TASK REQUIREMENTS:
All the entries need to be duplicated exactly, with the pictures omitted.

SUPPLIED INFORMATION:
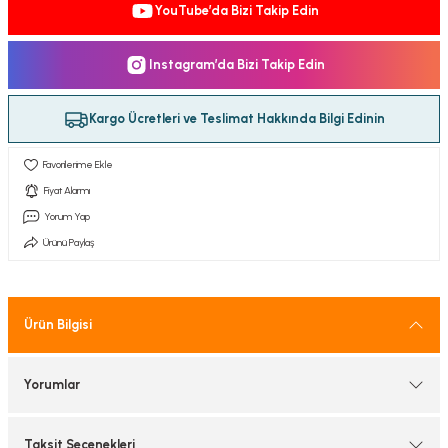
YouTube’da Bizi Takip Edin
tif Armatürler
Instagram’da Bizi Takip Edin
nel Armatür
Kargo Ücretleri ve Teslimat Hakkında Bilgi Edinin
Fiyat Alarmı
Yorum Yap
Ürünü Paylaş
Ürün Bilgisi
Yorumlar
Taksit Seçenekleri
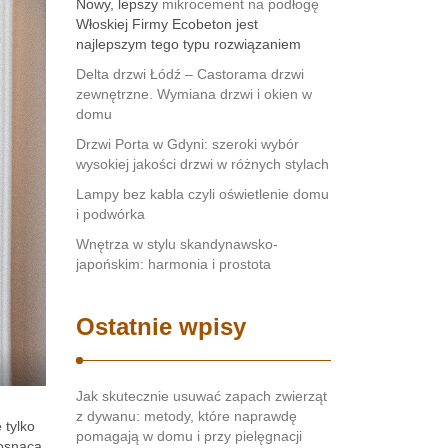
Nowy, lepszy
mikrocement na podłogę
Włoskiej Firmy Ecobeton jest
najlepszym tego typu rozwiązaniem
Delta drzwi Łódź – Castorama drzwi
zewnętrzne. Wymiana drzwi i okien w
domu
Drzwi Porta w Gdyni: szeroki wybór
wysokiej jakości drzwi w różnych stylach
Lampy bez kabla czyli oświetlenie domu
i podwórka
Wnętrza w stylu skandynawsko-
japońskim: harmonia i prostota
Ostatnie wpisy
Jak skutecznie usuwać zapach zwierząt
z dywanu: metody, które naprawdę
 tylko
pomagają w domu i przy pielęgnacji
rosnącą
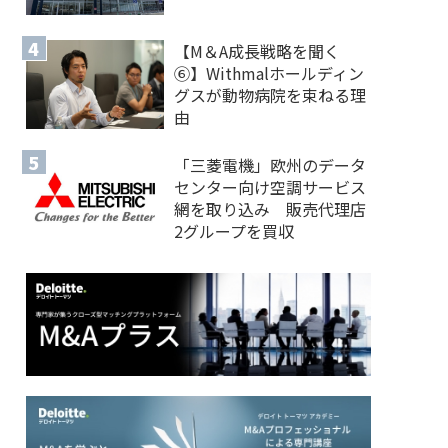
【M＆A 成長戦略を聞く
⑥】Withmalホールディン
グスが動物病院を束ねる理
由
「三菱電機」欧州のデータ
センター向け空調サービス
網を取り込み 販売代理店
2グループを買収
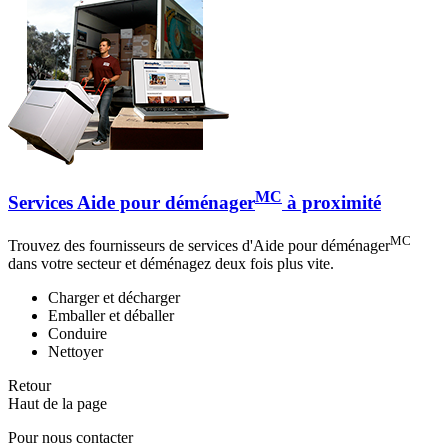
MC
Services Aide pour déménager
à proximité
MC
Trouvez des fournisseurs de services d'Aide pour déménager
dans votre secteur et déménagez deux fois plus vite.
Charger et décharger
Emballer et déballer
Conduire
Nettoyer
Retour
Haut de la page
Pour nous contacter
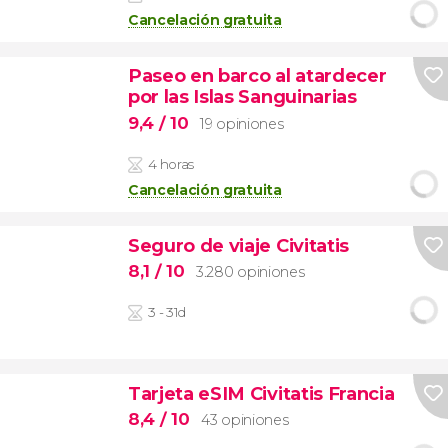
Cancelación gratuita
Paseo en barco al atardecer
por las Islas Sanguinarias
9,4
/ 10
19 opiniones
4 horas
Cancelación gratuita
Seguro de viaje Civitatis
8,1
/ 10
3.280 opiniones
3 - 31d
Tarjeta eSIM Civitatis Francia
8,4
/ 10
43 opiniones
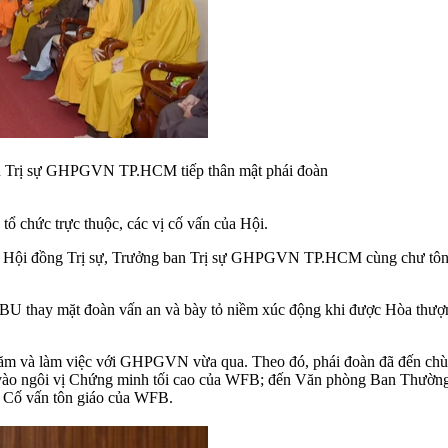
n Trị sự GHPGVN TP.HCM tiếp thân mật phái đoàn
ổ chức trực thuộc, các vị cố vấn của Hội.
trực Hội đồng Trị sự, Trưởng ban Trị sự GHPGVN TP.HCM cùng chư
WBU thay mặt đoàn vấn an và bày tỏ niềm xúc động khi được Hòa thượ
y thăm và làm việc với GHPGVN vừa qua. Theo đó, phái đoàn đã đến
vào ngôi vị Chứng minh tối cao của WFB; đến Văn phòng Ban Thường
 Cố vấn tôn giáo của WFB.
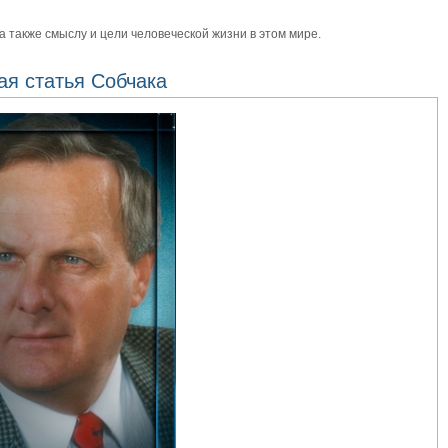
также смыслу и цели человеческой жизни в этом мире.
я статья Собчака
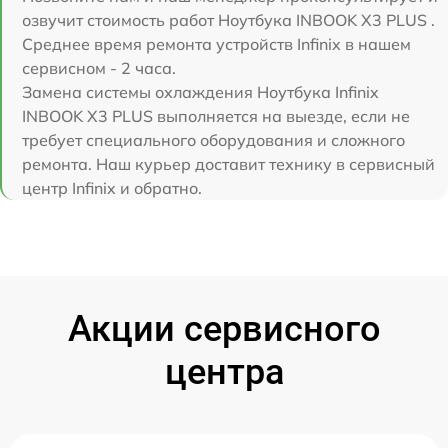
озвучит стоимость работ Ноутбука INBOOK X3 PLUS .
Среднее время ремонта устройств Infinix в нашем
сервисном - 2 часа.
Замена системы охлаждения Ноутбука Infinix
INBOOK X3 PLUS выполняется на выезде, если не
требует специального оборудования и сложного
ремонта. Наш курьер доставит технику в сервисный
центр Infinix и обратно.
Акции сервисного
центра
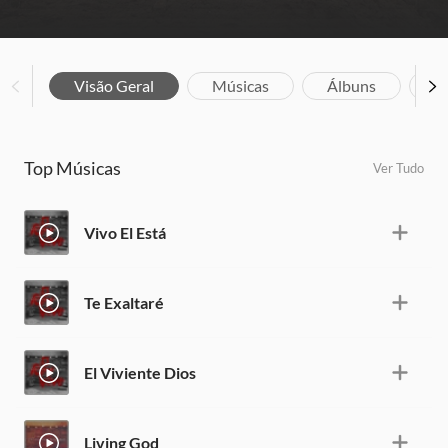
Visão Geral
Músicas
Álbuns
Bi
Top Músicas
Ver Tudo
Vivo El Está
Te Exaltaré
El Viviente Dios
Living God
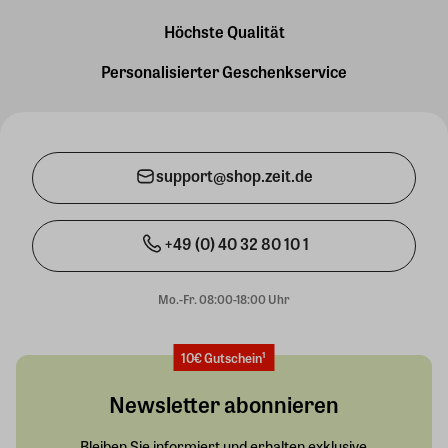
Höchste Qualität
Personalisierter Geschenkservice
support@shop.zeit.de
+49 (0) 40 32 80 10 1
Mo.-Fr. 08:00-18:00 Uhr
10€ Gutschein¹
Newsletter abonnieren
Bleiben Sie informiert und erhalten exklusive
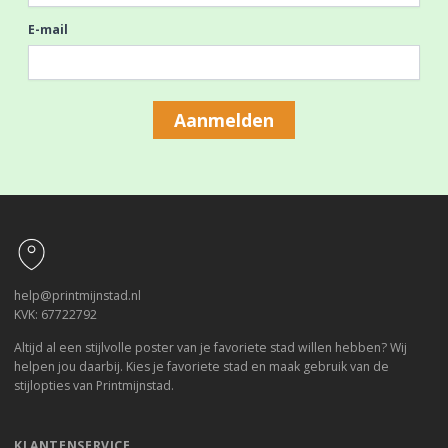
E-mail
Aanmelden
Footer
help@printmijnstad.nl
KVK: 67722792
Altijd al een stijlvolle poster van je favoriete stad willen hebben? Wij
helpen jou daarbij. Kies je favoriete stad en maak gebruik van de
stijlopties van Printmijnstad.
KLANTENSERVICE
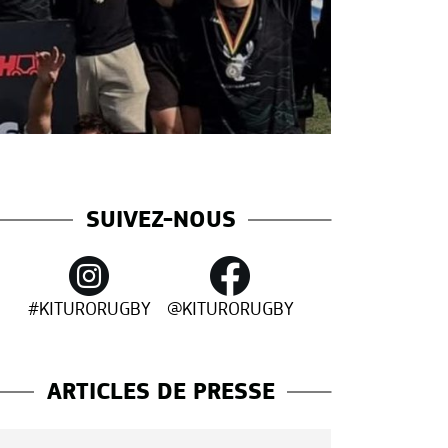
SUIVEZ-NOUS
#KITURORUGBY
@KITURORUGBY
ARTICLES DE PRESSE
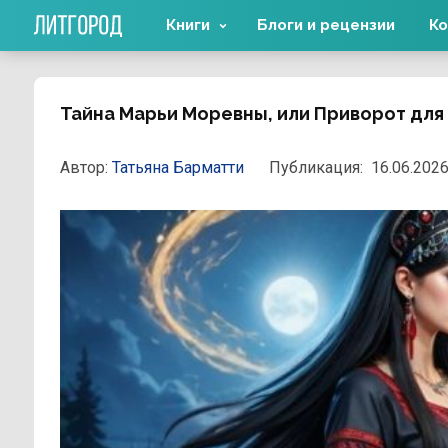
Книги
Блоги и рецензии
Ко
Тайна Марьи Моревны, или Приворот для
Автор:
Татьяна Барматти
Публикация:
16.06.2026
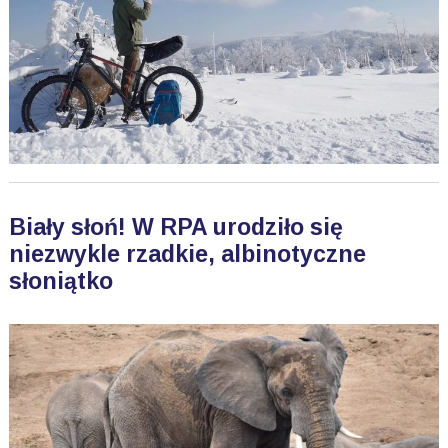
Biały słoń! W RPA urodziło się
niezwykle rzadkie, albinotyczne
słoniątko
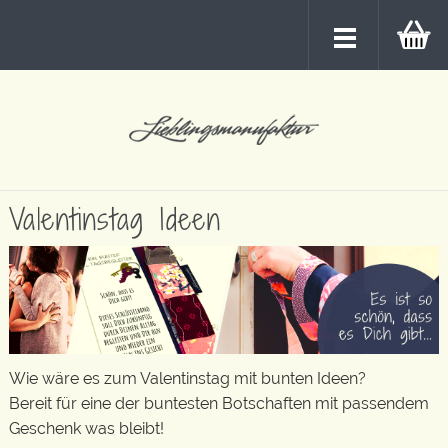
Valentinstag Ideen
Wie wäre es zum Valentinstag mit bunten Ideen?
Bereit für eine der buntesten Botschaften mit passendem
Geschenk was bleibt!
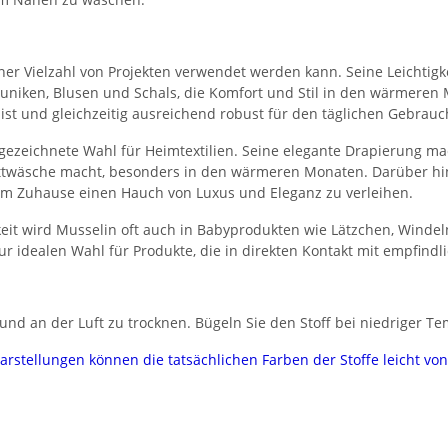
n einer Vielzahl von Projekten verwendet werden kann. Seine Leichti
, Tuniken, Blusen und Schals, die Komfort und Stil in den wärmeren
 ist und gleichzeitig ausreichend robust für den täglichen Gebrauc
gezeichnete Wahl für Heimtextilien. Seine elegante Drapierung ma
Bettwäsche macht, besonders in den wärmeren Monaten. Darüber hi
em Zuhause einen Hauch von Luxus und Eleganz zu verleihen.
eit wird Musselin oft auch in Babyprodukten wie Lätzchen, Winde
ur idealen Wahl für Produkte, die in direkten Kontakt mit empfind
nd an der Luft zu trocknen. Bügeln Sie den Stoff bei niedriger Te
darstellungen können die tatsächlichen Farben der Stoffe leicht v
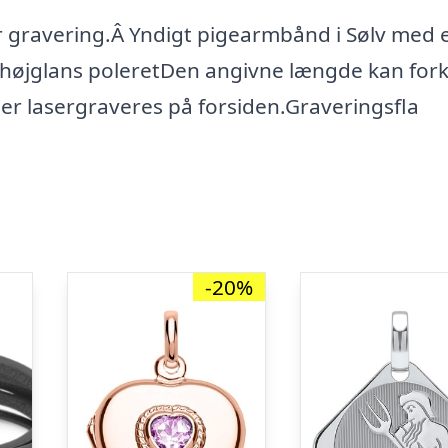
r gravering.Â Yndigt pigearmbånd i Sølv med 
r højglans poleretDen angivne længde kan for
r lasergraveres på forsiden.Graveringsfla
-20%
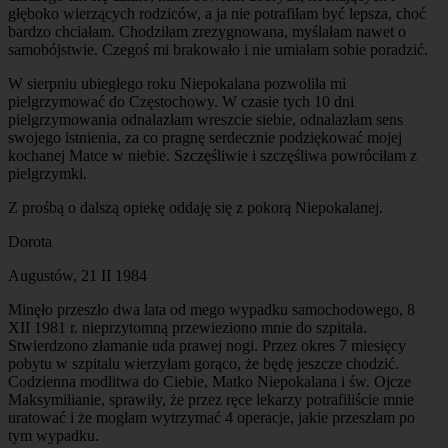
głęboko wierzących rodziców, a ja nie potrafiłam być lepsza, choć
bardzo chciałam. Chodziłam zrezygnowana, myślałam nawet o
samobójstwie. Czegoś mi brakowało i nie umiałam sobie poradzić.
W sierpniu ubiegłego roku Niepokalana pozwoliła mi
pielgrzymować do Częstochowy. W czasie tych 10 dni
pielgrzymowania odnalazłam wreszcie siebie, odnalazłam sens
swojego istnienia, za co pragnę serdecznie podziękować mojej
kochanej Matce w niebie. Szczęśliwie i szczęśliwa powróciłam z
pielgrzymki.
Z prośbą o dalszą opiekę oddaję się z pokorą Niepokalanej.
Dorota
Augustów, 21 II 1984
Minęło przeszło dwa lata od mego wypadku samochodowego, 8
XII 1981 r. nieprzytomną przewieziono mnie do szpitala.
Stwierdzono złamanie uda prawej nogi. Przez okres 7 miesięcy
pobytu w szpitalu wierzyłam gorąco, że będę jeszcze chodzić.
Codzienna modlitwa do Ciebie, Matko Niepokalana i św. Ojcze
Maksymilianie, sprawiły, że przez ręce lekarzy potrafiliście mnie
uratować i że mogłam wytrzymać 4 operacje, jakie przeszłam po
tym wypadku.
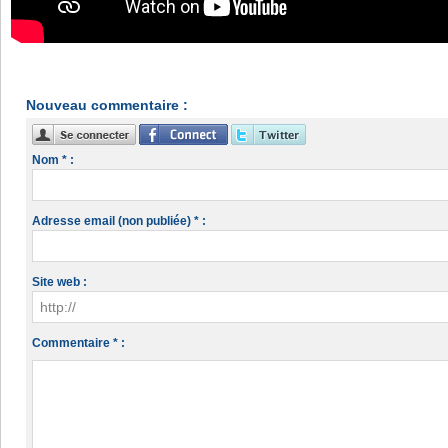
Nouveau commentaire :
Nom * :
Adresse email (non publiée) * :
Site web :
Commentaire * :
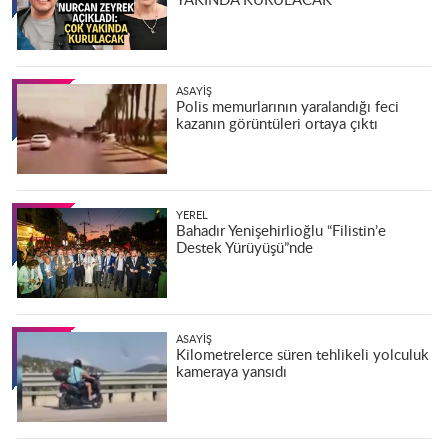
YAKINDA KURULACAK
ASAYIŞ
Polis memurlarının yaralandığı feci
kazanın görüntüleri ortaya çıktı
YEREL
Bahadır Yenişehirlioğlu “Filistin’e
Destek Yürüyüşü”nde
ASAYIŞ
Kilometrelerce süren tehlikeli yolculuk
kameraya yansıdı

EXERCISE RESPONSE:
YouTube’da Bizi Takip Edin
tif Armatürler
Instagram’da Bizi Takip Edin
nel Armatür
Kargo Ücretleri ve Teslimat Hakkında Bilgi Edinin
Fiyat Alarmı
Yorum Yap
Ürünü Paylaş
Ürün Bilgisi
Yorumlar
Taksit Seçenekleri
Nowy, lepszy
mikrocement na podłogę
Włoskiej Firmy Ecobeton jest
najlepszym tego typu rozwiązaniem
Delta drzwi Łódź – Castorama drzwi
zewnętrzne. Wymiana drzwi i okien w
domu
Drzwi Porta w Gdyni: szeroki wybór
wysokiej jakości drzwi w różnych stylach
Lampy bez kabla czyli oświetlenie domu
i podwórka
Wnętrza w stylu skandynawsko-
japońskim: harmonia i prostota
Ostatnie wpisy
Jak skutecznie usuwać zapach zwierząt
z dywanu: metody, które naprawdę
 tylko
pomagają w domu i przy pielęgnacji
rosnącą
【M＆A 成長戦略を聞く
⑥】Withmalホールディン
グスが動物病院を束ねる理
由
「三菱電機」欧州のデータ
センター向け空調サービス
網を取り込み 販売代理店
2グループを買収
MC
Services Aide pour déménager
à proximité
MC
Trouvez des fournisseurs de services d'Aide pour déménager
dans votre secteur et déménagez deux fois plus vite.
Charger et décharger
Emballer et déballer
Conduire
Nettoyer
Retour
Haut de la page
Pour nous contacter
Cancelación gratuita
Paseo en barco al atardecer
por las Islas Sanguinarias
9,4
/ 10
19 opiniones
4 horas
Cancelación gratuita
Seguro de viaje Civitatis
8,1
/ 10
3.280 opiniones
3 - 31d
Tarjeta eSIM Civitatis Francia
8,4
/ 10
43 opiniones
n Trị sự GHPGVN TP.HCM tiếp thân mật phái đoàn
ổ chức trực thuộc, các vị cố vấn của Hội.
trực Hội đồng Trị sự, Trưởng ban Trị sự GHPGVN TP.HCM cùng chư
WBU thay mặt đoàn vấn an và bày tỏ niềm xúc động khi được Hòa thượ
y thăm và làm việc với GHPGVN vừa qua. Theo đó, phái đoàn đã đến
vào ngôi vị Chứng minh tối cao của WFB; đến Văn phòng Ban Thường
 Cố vấn tôn giáo của WFB.
также смыслу и цели человеческой жизни в этом мире.
я статья Собчака
озвучит стоимость работ Ноутбука INBOOK X3 PLUS .
Среднее время ремонта устройств Infinix в нашем
сервисном - 2 часа.
Замена системы охлаждения Ноутбука Infinix
INBOOK X3 PLUS выполняется на выезде, если не
требует специального оборудования и сложного
ремонта. Наш курьер доставит технику в сервисный
центр Infinix и обратно.
Акции сервисного
центра
Visão Geral
Músicas
Álbuns
Bi
Top Músicas
Ver Tudo
Vivo El Está
Te Exaltaré
El Viviente Dios
Living God
Höchste Qualität
Personalisierter Geschenkservice
support@shop.zeit.de
+49 (0) 40 32 80 10 1
Mo.-Fr. 08:00-18:00 Uhr
10€ Gutschein¹
Newsletter abonnieren
Bleiben Sie informiert und erhalten exklusive
E-mail
Aanmelden
Footer
help@printmijnstad.nl
KVK: 67722792
Altijd al een stijlvolle poster van je favoriete stad willen hebben? Wij
helpen jou daarbij. Kies je favoriete stad en maak gebruik van de
stijlopties van Printmijnstad.
KLANTENSERVICE
SUIVEZ-NOUS
#KITURORUGBY
@KITURORUGBY
ARTICLES DE PRESSE
Книги
Блоги и рецензии
Ко
Тайна Марьи Моревны, или Приворот для
Автор:
Татьяна Барматти
Публикация:
16.06.2026
Biały słoń! W RPA urodziło się
niezwykle rzadkie, albinotyczne
słoniątko
Valentinstag Ideen
Wie wäre es zum Valentinstag mit bunten Ideen?
Bereit für eine der buntesten Botschaften mit passendem
Geschenk was bleibt!
n einer Vielzahl von Projekten verwendet werden kann. Seine Leichti
, Tuniken, Blusen und Schals, die Komfort und Stil in den wärmeren
 ist und gleichzeitig ausreichend robust für den täglichen Gebrauc
gezeichnete Wahl für Heimtextilien. Seine elegante Drapierung ma
Bettwäsche macht, besonders in den wärmeren Monaten. Darüber hi
em Zuhause einen Hauch von Luxus und Eleganz zu verleihen.
eit wird Musselin oft auch in Babyprodukten wie Lätzchen, Winde
ur idealen Wahl für Produkte, die in direkten Kontakt mit empfind
nd an der Luft zu trocknen. Bügeln Sie den Stoff bei niedriger Te
darstellungen können die tatsächlichen Farben der Stoffe leicht v
r gravering.Â Yndigt pigearmbånd i Sølv med 
r højglans poleretDen angivne længde kan for
r lasergraveres på forsiden.Graveringsfla
-20%
głęboko wierzących rodziców, a ja nie potrafiłam być lepsza, choć
bardzo chciałam. Chodziłam zrezygnowana, myślałam nawet o
samobójstwie. Czegoś mi brakowało i nie umiałam sobie poradzić.
W sierpniu ubiegłego roku Niepokalana pozwoliła mi
pielgrzymować do Częstochowy. W czasie tych 10 dni
pielgrzymowania odnalazłam wreszcie siebie, odnalazłam sens
swojego istnienia, za co pragnę serdecznie podziękować mojej
kochanej Matce w niebie. Szczęśliwie i szczęśliwa powróciłam z
pielgrzymki.
Z prośbą o dalszą opiekę oddaję się z pokorą Niepokalanej.
Dorota
Augustów, 21 II 1984
Minęło przeszło dwa lata od mego wypadku samochodowego, 8
XII 1981 r. nieprzytomną przewieziono mnie do szpitala.
Stwierdzono złamanie uda prawej nogi. Przez okres 7 miesięcy
pobytu w szpitalu wierzyłam gorąco, że będę jeszcze chodzić.
Codzienna modlitwa do Ciebie, Matko Niepokalana i św. Ojcze
Maksymilianie, sprawiły, że przez ręce lekarzy potrafiliście mnie
uratować i że mogłam wytrzymać 4 operacje, jakie przeszłam po
tym wypadku.
Nouveau commentaire :
Nom * :
Adresse email (non publiée) * :
Site web :
Commentaire * :
YAKINDA KURULACAK
ASAYIŞ
Polis memurlarının yaralandığı feci
kazanın görüntüleri ortaya çıktı
YEREL
Bahadır Yenişehirlioğlu “Filistin’e
Destek Yürüyüşü”nde
ASAYIŞ
Kilometrelerce süren tehlikeli yolculuk
kameraya yansıdı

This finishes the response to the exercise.